Segment Start: Input records

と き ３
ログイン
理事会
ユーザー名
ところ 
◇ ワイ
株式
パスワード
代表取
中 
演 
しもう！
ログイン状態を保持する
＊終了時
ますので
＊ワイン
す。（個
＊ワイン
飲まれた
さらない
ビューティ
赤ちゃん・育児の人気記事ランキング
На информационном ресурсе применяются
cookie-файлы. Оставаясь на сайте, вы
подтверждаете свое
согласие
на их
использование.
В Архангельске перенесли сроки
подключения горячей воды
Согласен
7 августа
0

Segment End: Input records
Segment Start: Input records

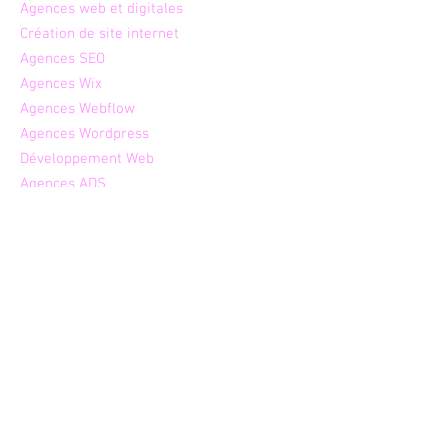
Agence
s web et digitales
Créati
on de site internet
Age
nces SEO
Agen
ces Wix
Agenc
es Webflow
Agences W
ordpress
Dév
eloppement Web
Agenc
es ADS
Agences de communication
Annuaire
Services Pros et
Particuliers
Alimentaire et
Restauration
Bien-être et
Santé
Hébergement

Segment End: Input records

Work order
Which lines in the records above hold the string "Agences"? Copy each of them.

Solution for this task
Agences W
Agences de communication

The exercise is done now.